→ **TASK TO COMPLETE**: The entries below contain a line with "Vous serez en" and a line with "évoluer dans ce". Quote exactly those two lines and all lines between them.

→ **Collected data**:
***

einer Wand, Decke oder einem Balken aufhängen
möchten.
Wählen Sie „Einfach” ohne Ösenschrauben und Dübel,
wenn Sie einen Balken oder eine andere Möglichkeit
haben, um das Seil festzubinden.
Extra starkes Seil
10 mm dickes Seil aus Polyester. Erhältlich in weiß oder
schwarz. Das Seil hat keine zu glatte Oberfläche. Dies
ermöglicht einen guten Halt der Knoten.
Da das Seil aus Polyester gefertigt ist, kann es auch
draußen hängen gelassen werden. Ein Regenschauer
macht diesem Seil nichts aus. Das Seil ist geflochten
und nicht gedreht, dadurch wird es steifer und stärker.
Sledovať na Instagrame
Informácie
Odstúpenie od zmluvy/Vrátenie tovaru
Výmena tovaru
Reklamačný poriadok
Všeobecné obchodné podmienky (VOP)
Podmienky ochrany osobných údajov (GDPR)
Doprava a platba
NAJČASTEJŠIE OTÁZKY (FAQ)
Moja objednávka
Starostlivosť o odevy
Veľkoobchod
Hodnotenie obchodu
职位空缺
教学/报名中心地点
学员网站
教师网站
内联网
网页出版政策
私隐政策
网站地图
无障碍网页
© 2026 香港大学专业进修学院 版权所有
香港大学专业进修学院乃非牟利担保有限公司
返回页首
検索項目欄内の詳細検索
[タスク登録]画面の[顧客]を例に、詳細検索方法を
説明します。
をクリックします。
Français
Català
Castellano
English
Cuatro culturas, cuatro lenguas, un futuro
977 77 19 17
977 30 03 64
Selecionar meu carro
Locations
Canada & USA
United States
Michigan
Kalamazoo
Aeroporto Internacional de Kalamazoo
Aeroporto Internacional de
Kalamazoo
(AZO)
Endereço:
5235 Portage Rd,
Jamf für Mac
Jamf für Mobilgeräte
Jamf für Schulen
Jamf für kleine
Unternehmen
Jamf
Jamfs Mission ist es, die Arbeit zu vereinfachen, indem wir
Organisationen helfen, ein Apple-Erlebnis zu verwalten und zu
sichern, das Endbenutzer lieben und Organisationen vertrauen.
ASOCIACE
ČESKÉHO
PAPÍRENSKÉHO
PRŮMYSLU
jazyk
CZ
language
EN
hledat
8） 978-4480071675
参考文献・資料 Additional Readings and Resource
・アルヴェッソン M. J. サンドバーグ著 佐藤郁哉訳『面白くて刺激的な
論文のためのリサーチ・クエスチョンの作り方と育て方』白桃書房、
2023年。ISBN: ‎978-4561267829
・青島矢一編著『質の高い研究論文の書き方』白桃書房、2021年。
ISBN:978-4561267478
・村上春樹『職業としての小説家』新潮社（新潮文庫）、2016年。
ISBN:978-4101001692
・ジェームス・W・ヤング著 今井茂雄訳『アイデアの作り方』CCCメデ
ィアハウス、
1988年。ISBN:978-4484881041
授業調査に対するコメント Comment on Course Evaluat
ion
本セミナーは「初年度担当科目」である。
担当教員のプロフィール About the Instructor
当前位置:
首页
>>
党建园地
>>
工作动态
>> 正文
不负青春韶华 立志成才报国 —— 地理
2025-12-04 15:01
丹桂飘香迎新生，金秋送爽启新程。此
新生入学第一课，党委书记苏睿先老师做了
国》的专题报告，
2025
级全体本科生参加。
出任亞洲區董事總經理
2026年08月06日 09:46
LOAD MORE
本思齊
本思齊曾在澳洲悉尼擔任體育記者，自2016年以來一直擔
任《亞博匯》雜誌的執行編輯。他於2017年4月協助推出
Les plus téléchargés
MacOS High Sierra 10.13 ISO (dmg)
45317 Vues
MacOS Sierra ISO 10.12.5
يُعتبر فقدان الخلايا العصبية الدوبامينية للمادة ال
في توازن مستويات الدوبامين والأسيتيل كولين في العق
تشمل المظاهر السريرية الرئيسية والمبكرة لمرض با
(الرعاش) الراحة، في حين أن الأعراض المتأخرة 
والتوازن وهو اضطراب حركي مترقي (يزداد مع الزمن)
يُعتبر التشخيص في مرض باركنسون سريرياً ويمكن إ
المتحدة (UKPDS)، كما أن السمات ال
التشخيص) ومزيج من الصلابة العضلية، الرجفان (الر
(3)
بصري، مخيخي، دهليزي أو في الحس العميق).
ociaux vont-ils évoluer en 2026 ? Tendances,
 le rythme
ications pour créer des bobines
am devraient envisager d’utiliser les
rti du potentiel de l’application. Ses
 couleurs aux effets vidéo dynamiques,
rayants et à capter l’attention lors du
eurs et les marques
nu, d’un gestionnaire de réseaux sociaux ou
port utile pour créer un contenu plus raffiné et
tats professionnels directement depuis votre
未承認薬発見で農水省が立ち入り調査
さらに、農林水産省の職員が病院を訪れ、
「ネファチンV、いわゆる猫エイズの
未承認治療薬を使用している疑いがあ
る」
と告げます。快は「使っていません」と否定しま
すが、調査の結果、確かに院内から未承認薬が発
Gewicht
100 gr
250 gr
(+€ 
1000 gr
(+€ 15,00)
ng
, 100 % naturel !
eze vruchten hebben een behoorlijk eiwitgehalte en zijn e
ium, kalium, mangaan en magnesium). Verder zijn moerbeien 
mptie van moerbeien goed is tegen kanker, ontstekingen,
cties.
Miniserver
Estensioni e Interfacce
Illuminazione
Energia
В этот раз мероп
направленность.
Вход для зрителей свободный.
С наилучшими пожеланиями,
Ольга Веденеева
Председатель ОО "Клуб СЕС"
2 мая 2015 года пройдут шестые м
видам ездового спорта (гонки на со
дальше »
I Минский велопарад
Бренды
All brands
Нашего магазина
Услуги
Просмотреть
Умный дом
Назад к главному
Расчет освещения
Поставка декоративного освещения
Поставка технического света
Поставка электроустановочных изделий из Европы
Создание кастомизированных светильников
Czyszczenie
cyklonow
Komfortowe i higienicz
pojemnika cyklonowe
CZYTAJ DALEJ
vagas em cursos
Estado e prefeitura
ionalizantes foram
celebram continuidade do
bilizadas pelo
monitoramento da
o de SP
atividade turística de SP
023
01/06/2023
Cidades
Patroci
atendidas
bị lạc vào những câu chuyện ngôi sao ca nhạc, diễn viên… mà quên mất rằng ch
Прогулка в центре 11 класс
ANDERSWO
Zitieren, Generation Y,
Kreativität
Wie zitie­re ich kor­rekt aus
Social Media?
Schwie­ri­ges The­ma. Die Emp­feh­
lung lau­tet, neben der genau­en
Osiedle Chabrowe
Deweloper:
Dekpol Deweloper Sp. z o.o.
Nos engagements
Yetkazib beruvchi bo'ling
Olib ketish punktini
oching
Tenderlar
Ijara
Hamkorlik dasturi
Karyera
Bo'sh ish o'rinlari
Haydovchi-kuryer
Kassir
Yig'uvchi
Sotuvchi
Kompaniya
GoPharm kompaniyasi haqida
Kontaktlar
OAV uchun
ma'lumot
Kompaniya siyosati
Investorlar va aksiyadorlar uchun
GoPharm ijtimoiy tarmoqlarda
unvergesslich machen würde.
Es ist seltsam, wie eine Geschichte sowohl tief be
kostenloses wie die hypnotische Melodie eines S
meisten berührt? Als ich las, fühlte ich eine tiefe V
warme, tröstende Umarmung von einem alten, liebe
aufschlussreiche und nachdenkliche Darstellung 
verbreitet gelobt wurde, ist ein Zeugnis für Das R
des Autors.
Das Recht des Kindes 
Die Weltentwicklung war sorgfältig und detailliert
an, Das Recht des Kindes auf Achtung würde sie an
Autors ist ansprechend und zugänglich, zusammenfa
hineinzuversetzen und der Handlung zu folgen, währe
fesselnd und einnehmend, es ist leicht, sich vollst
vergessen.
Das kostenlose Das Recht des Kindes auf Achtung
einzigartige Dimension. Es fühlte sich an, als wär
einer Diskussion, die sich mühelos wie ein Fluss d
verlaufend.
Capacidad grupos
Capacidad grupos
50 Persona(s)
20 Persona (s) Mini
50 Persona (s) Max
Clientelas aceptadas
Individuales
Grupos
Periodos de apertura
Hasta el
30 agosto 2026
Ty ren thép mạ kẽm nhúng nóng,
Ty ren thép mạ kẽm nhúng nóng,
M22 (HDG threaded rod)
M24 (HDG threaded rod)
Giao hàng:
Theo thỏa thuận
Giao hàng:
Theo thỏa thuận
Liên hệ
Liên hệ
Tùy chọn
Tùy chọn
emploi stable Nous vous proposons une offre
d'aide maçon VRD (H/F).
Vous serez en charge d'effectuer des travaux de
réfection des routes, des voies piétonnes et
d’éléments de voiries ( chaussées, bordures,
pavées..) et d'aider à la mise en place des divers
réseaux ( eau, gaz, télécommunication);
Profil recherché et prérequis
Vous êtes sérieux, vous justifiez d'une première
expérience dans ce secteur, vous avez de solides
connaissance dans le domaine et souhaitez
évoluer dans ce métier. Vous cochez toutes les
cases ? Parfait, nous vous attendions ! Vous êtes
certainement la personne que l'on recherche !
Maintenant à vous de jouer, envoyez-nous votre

***

→ **RESPONSE**:
Vous serez en charge d'effectuer des travaux de
réfection des routes, des voies piétonnes et
d’éléments de voiries ( chaussées, bordures,
pavées..) et d'aider à la mise en place des divers
réseaux ( eau, gaz, télécommunication);
Profil recherché et prérequis
Vous êtes sérieux, vous justifiez d'une première
expérience dans ce secteur, vous avez de solides
connaissance dans le domaine et souhaitez
évoluer dans ce métier. Vous cochez toutes les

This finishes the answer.